> _WHAT YOU WILL DO_: From the entries that follow, copy every line with the word "Gener".

> _EXERCISE DATA_:
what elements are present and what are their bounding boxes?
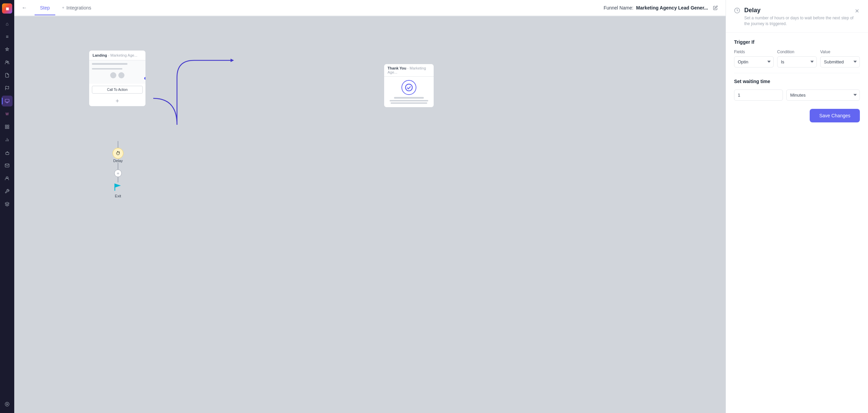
svg-point-20: [406, 84, 412, 91]
canvas: Landing - Marketing Age... Call To Actio…: [14, 16, 726, 413]
svg-rect-3: [5, 99, 9, 102]
sidebar-icon-monitor[interactable]: [2, 96, 13, 106]
trigger-if-label: Trigger If: [734, 39, 860, 45]
landing-node-title: Landing - Marketing Age...: [89, 51, 145, 60]
sidebar-icon-funnel[interactable]: ≡: [2, 31, 13, 42]
fields-select[interactable]: Optin Email Name: [734, 56, 774, 67]
panel-subtitle: Set a number of hours or days to wait be…: [744, 15, 854, 27]
funnel-name: Funnel Name: Marketing Agency Lead Gener…: [604, 3, 720, 13]
svg-point-1: [7, 61, 9, 63]
right-panel: Delay Set a number of hours or days to w…: [726, 0, 868, 413]
tab-integrations[interactable]: + Integrations: [57, 1, 97, 15]
fields-label: Fields: [734, 50, 774, 54]
trigger-form-grid: Fields Optin Email Name Condition Is Is …: [734, 50, 860, 67]
panel-title: Delay: [744, 7, 854, 14]
svg-marker-15: [5, 202, 9, 204]
value-column: Value Submitted Not Submitted Pending: [820, 50, 860, 67]
value-select[interactable]: Submitted Not Submitted Pending: [820, 56, 860, 67]
divider: [734, 73, 860, 73]
sidebar-icon-flag[interactable]: [2, 83, 13, 94]
topbar: ← Step + Integrations Funnel Name: Marke…: [14, 0, 726, 16]
sidebar-icon-person[interactable]: [2, 173, 13, 184]
value-label: Value: [820, 50, 860, 54]
add-step-button[interactable]: +: [89, 96, 145, 106]
waiting-time-row: Minutes Hours Days: [734, 90, 860, 101]
check-icon: [401, 80, 416, 95]
sidebar-icon-document[interactable]: [2, 70, 13, 81]
svg-point-0: [6, 61, 7, 62]
condition-column: Condition Is Is Not Contains: [777, 50, 817, 67]
landing-node: Landing - Marketing Age... Call To Actio…: [89, 50, 146, 106]
delay-section: ⏱ Delay + Exit: [113, 141, 123, 198]
sidebar-icon-play[interactable]: [2, 399, 13, 410]
svg-point-16: [5, 402, 9, 406]
condition-label: Condition: [777, 50, 817, 54]
clock-icon: [734, 7, 741, 14]
cta-button: Call To Action: [92, 86, 143, 94]
svg-rect-6: [5, 125, 7, 126]
svg-rect-9: [7, 127, 9, 129]
edit-funnel-name-button[interactable]: [711, 3, 720, 13]
panel-body: Trigger If Fields Optin Email Name Condi…: [726, 33, 868, 129]
sidebar-icon-puzzle[interactable]: [2, 147, 13, 158]
sidebar-icon-people[interactable]: [2, 57, 13, 68]
sidebar-icon-home[interactable]: ⌂: [2, 18, 13, 29]
thankyou-node-title: Thank You - Marketing Age...: [384, 64, 434, 77]
sidebar-icon-wrench[interactable]: [2, 186, 13, 197]
funnel-name-value: Marketing Agency Lead Gener...: [636, 5, 708, 11]
sidebar-icon-stats[interactable]: [2, 134, 13, 145]
delay-label: Delay: [113, 159, 123, 163]
delay-icon: ⏱: [113, 148, 123, 159]
waiting-time-input[interactable]: [734, 90, 783, 101]
sidebar-icon-woo[interactable]: W: [2, 109, 13, 119]
add-after-delay-button[interactable]: +: [114, 170, 122, 177]
panel-close-button[interactable]: ✕: [854, 7, 860, 15]
fields-column: Fields Optin Email Name: [734, 50, 774, 67]
svg-marker-18: [231, 59, 234, 62]
svg-rect-8: [5, 127, 7, 129]
topbar-nav: Step + Integrations: [35, 1, 97, 15]
tab-step[interactable]: Step: [35, 1, 55, 15]
sidebar: ▦ ⌂ ≡ W: [0, 0, 14, 413]
exit-icon: [113, 182, 123, 193]
exit-label: Exit: [115, 194, 121, 198]
condition-select[interactable]: Is Is Not Contains: [777, 56, 817, 67]
sidebar-icon-envelope[interactable]: [2, 160, 13, 171]
funnel-label: Funnel Name:: [604, 5, 633, 11]
sidebar-icon-pin[interactable]: [2, 44, 13, 55]
connector-dot: [143, 76, 146, 80]
sidebar-logo: ▦: [2, 3, 12, 14]
svg-marker-17: [7, 404, 8, 405]
main-area: ← Step + Integrations Funnel Name: Marke…: [14, 0, 726, 413]
save-changes-button[interactable]: Save Changes: [810, 109, 860, 122]
back-button[interactable]: ←: [20, 3, 29, 13]
sidebar-icon-layers[interactable]: [2, 199, 13, 210]
waiting-time-label: Set waiting time: [734, 79, 860, 84]
panel-header: Delay Set a number of hours or days to w…: [726, 0, 868, 33]
svg-rect-7: [7, 125, 9, 126]
sidebar-icon-grid[interactable]: [2, 121, 13, 132]
waiting-unit-select[interactable]: Minutes Hours Days: [786, 90, 860, 101]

> _ANSWER FOR THE TASK_:
funnel-name: Funnel Name: Marketing Agency Lead Gener…: [604, 3, 720, 13]
funnel-name-value: Marketing Agency Lead Gener...: [636, 5, 708, 11]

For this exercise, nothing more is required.